Here the alginate biosynthesis/modification/secretion multiprotein complex was
investigated with regard to protein-protein interactions constituting the proposed
multiprotein complex and the molecular mechanisms underlying alginate
polymerisation and modifications. This study sheds light on the structure and function
of various alginates from a material property and biological function perspectives. The
binary interactions of AlgK-AlgE, AlgX-Alg44, AlgK-Alg44 and Alg8-Alg44 were
identified proposing a new model for this multiprotein complex organisation. Proteinprotein
interactions were found to be independent of c-di-GMP binding to PilZAlg44
domain. C-di-GMP-mediated activation of alginate polymerisation was found to be
different from activation mechanism proposed for cellulose synthesis. This study
showed that alginate polymerisation and modifications were linked. It was shown that
the molecular mass of alginate was reduced by epimerisation, while it was increased by
acetylation. It was determined that previously characterized proteins AlgG (epimerase)

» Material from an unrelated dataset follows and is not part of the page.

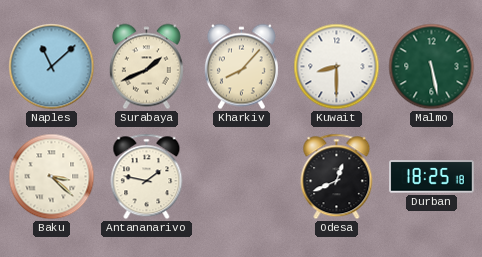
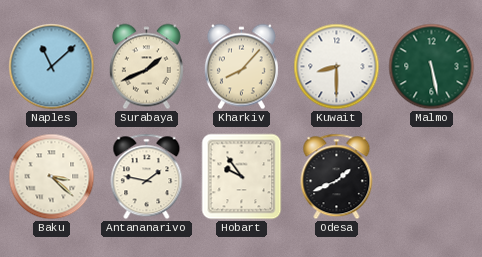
Hobart: none -> 9:54
Odesa: 12:41 -> 1:41
Durban: 18:25 -> none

and AlgX (acetyltransferase) have mutual auxiliary and enhancing roles. Biofilm
architecture analysis showed that acetyl groups lowered viscoelasticity of alginates and
promoted cell aggregation, while nonacetylated polymannuronate alginate promoted
stigmergy. Experimental evidence was provided that Alg44 boosted acetylation while
the periplasmic domain of this protein was critical for protein stability and regulation of
alginate modifications. Full-length Alg44 was purified and it was found to be a dimer in
solution. Overall, this study sheds new light on the arrangement of the proposed alginate
biosynthesis/modification/secretion multiprotein complex. Furthermore, the activation
mechanism and the interplay between polymerisation and modification of alginate were
elucidated and new functions and interactive role of alginate-polymerising and–
modifying subunits were further understood.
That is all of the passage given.